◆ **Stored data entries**
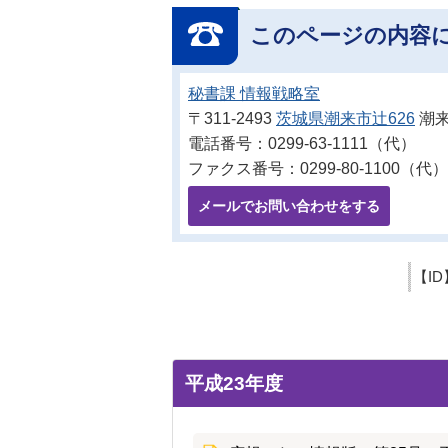
このページの内容
秘書課 情報戦略室
〒311-2493
茨城県潮来市辻626
潮来
電話番号：0299-63-1111（代）
ファクス番号：0299-80-1100（代）
メールでお問い合わせをする
【ID
平成23年度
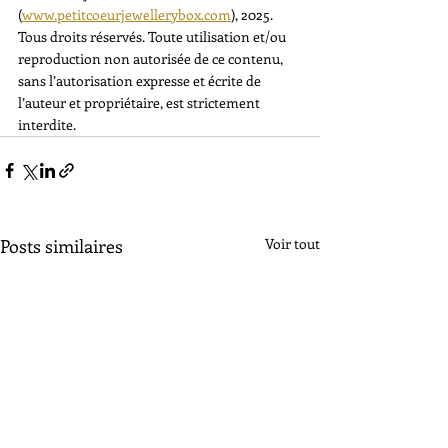
(
www.petitcoeurjewellerybox.com
), 2025. 
Tous droits réservés. Toute utilisation et/ou 
reproduction non autorisée de ce contenu, 
sans l’autorisation expresse et écrite de 
l’auteur et propriétaire, est strictement 
interdite.
Posts similaires
Voir tout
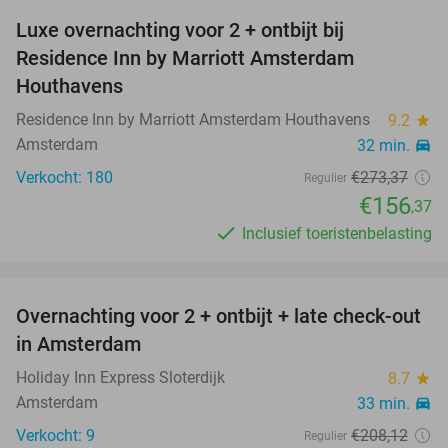
Luxe overnachting voor 2 + ontbijt bij
43%
Residence Inn by Marriott Amsterdam
Houthavens
Residence Inn by Marriott Amsterdam Houthavens
9.2
star
Amsterdam
32 min.
directions_car
Verkocht: 180
€273
,37
Regulier
€156
,37
Inclusief toeristenbelasting
favorite_border
Overnachting voor 2 + ontbijt + late check-out
41%
in Amsterdam
Holiday Inn Express Sloterdijk
8.7
star
Amsterdam
33 min.
directions_car
Verkocht: 9
€208
,12
Regulier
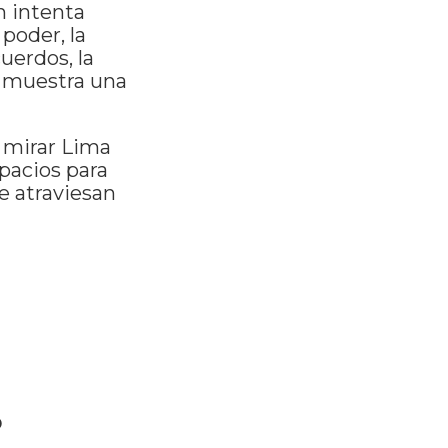
n intenta
poder, la
cuerdos, la
y muestra una
e mirar Lima
spacios para
ue atraviesan
o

◆ **DIRECTIONS**
Pictures excluded, output exactly the line that contains "Overnachting voor 2 + ontbijt +" and every line after it to the end of the data above.

◆ **RESPONSE TO THIS EXERCISE**
Overnachting voor 2 + ontbijt + late check-out
41%
in Amsterdam
Holiday Inn Express Sloterdijk
8.7
star
Amsterdam
33 min.
directions_car
Verkocht: 9
€208
,12
Regulier
n intenta
poder, la
cuerdos, la
y muestra una
e mirar Lima
spacios para
ue atraviesan
o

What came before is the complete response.